Graphene's excellent conductivity, strength and elasticity make it possible to create circuits on flexible plastic substrates for applications such as stretchable electronics.

Scientists have devised a chemical vapor deposition (CVD) method to turn graphene sheets into porous, three-dimensional foams with extremely high conductivity. By impregnating this foam with a siloxane-based polymer, researchers have made a composite material that can be twisted, stretched, and bent without compromising it's electrical or mechanical properties.

Photo Detector

Researchers have demonstrated that graphene can be used in telecommunications applications, and that it's weak, the universal optical response can translate into advantages for ultrafast photonics applications. They also found that graphene could potentially be used as a saturable absorber with a wide range of optical responses from ultraviolet, visible, infrared to terahertz.

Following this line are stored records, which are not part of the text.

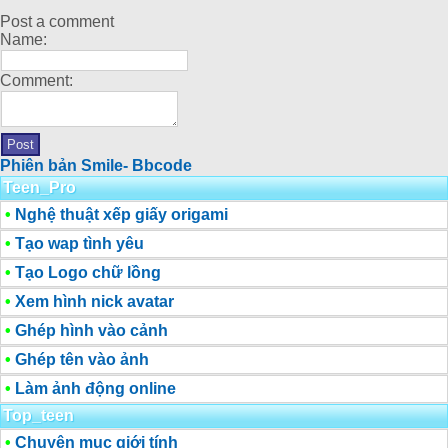
Post a comment
Name:
Comment:
Phiên bản Smile- Bbcode
Teen_Pro
•
Nghệ thuật xếp giấy origami
•
Tạo wap tình yêu
•
Tạo Logo chữ lồng
•
Xem hình nick avatar
•
Ghép hình vào cảnh
•
Ghép tên vào ảnh
•
Làm ảnh động online
Top_teen
•
Chuyên mục giới tính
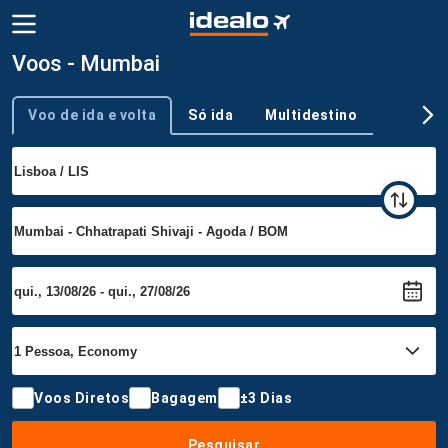
Voos - Mumbai
Voo de ida e volta
Só ida
Multidestino
Tipo de viagem
Voos Diretos
Bagagem
±3 Dias
Pesquisar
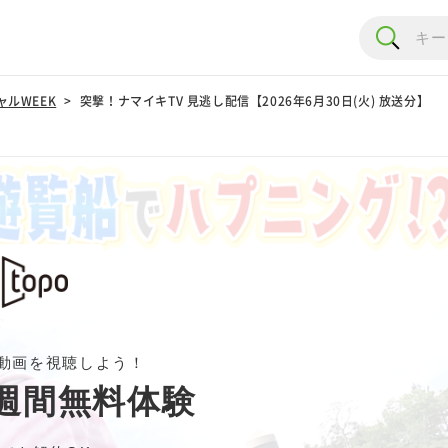
ルWEEK
突撃！ナマイキTV 見逃し配信【2026年6月30日(火) 放送分】
動画を視聴しよう！
週間無料体験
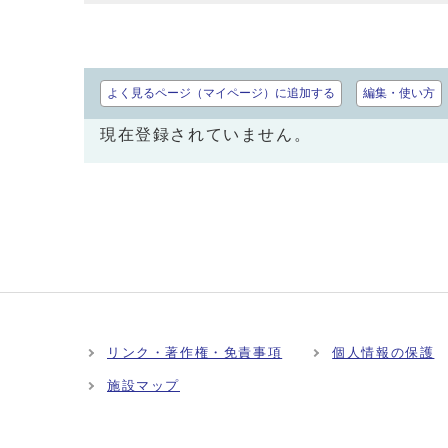
よく見るページ（マイページ）に追加する
編集・使い方
現在登録されていません。
リンク・著作権・免責事項
個人情報の保護
施設マップ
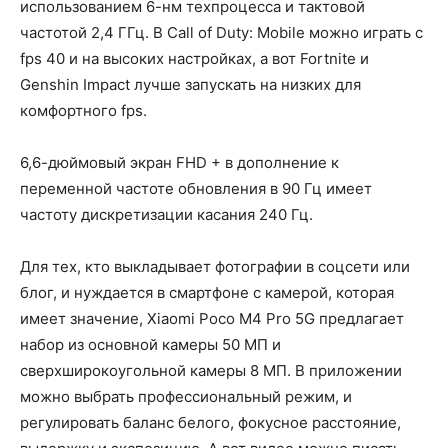
использованием 6-нм техпроцесса и тактовой
частотой 2,4 ГГц. В Call of Duty: Mobile можно играть с
fps 40 и на высоких настройках, а вот Fortnite и
Genshin Impact лучше запускать на низких для
комфортного fps.
6,6-дюймовый экран FHD + в дополнение к
переменной частоте обновления в 90 Гц имеет
частоту дискретизации касания 240 Гц.
Для тех, кто выкладывает фотографии в соцсети или
блог, и нуждается в смартфоне с камерой, которая
имеет значение, Xiaomi Poco M4 Pro 5G предлагает
набор из основной камеры 50 МП и
сверхширокоугольной камеры 8 МП. В приложении
можно выбрать профессиональный режим, и
регулировать баланс белого, фокусное расстояние,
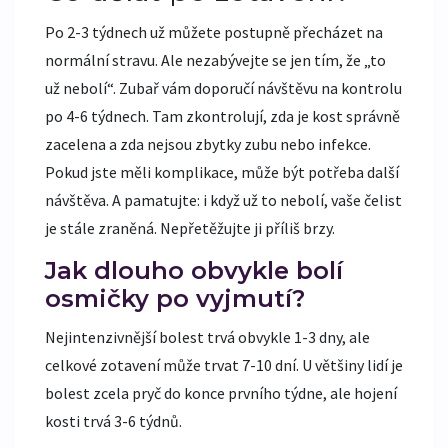
Po 2-3 týdnech už můžete postupně přecházet na
normální stravu. Ale nezabývejte se jen tím, že „to
už nebolí“. Zubař vám doporučí návštěvu na kontrolu
po 4-6 týdnech. Tam zkontrolují, zda je kost správně
zacelena a zda nejsou zbytky zubu nebo infekce.
Pokud jste měli komplikace, může být potřeba další
návštěva. A pamatujte: i když už to nebolí, vaše čelist
je stále zraněná. Nepřetěžujte ji příliš brzy.
Jak dlouho obvykle bolí
osmičky po vyjmutí?
Nejintenzivnější bolest trvá obvykle 1-3 dny, ale
celkové zotavení může trvat 7-10 dní. U většiny lidí je
bolest zcela pryč do konce prvního týdne, ale hojení
kosti trvá 3-6 týdnů.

The use of graphene for optoelectronics applications are of great research interest. Graphene-based photodetectors have been realized previously and graphene's suitability for high bandwidth photodetection has been demonstrated at 10 GBit / s optical data links.

One new approach is based on the integration of graphene into optical microcavities. Increasing the electric field amplitude inside the cavity absorbs more energy and significantly increases the optical response.


Coating objects with graphene can be used for a variety of purposes. For example, researchers have shown that graphene sheets can be used to create superhydrophobic coating materials that exhibit stable superhydrophobicity under both static and dynamic conditions, thereby forming highly water-repellent structures.

Graphene is also the world's thinnest known coating to protect metals from corrosion. It has been found that graphene, whether made directly on copper or nickel or transferred to another metal, provides protection against corrosion.

Researchers have demonstrated the use of graphene as a transparent conductive coating for photonic devices, demonstrating that its high transparency and low resistivity make this two-dimensional crystal ideal for electrodes in liquid crystal devices (LCDs).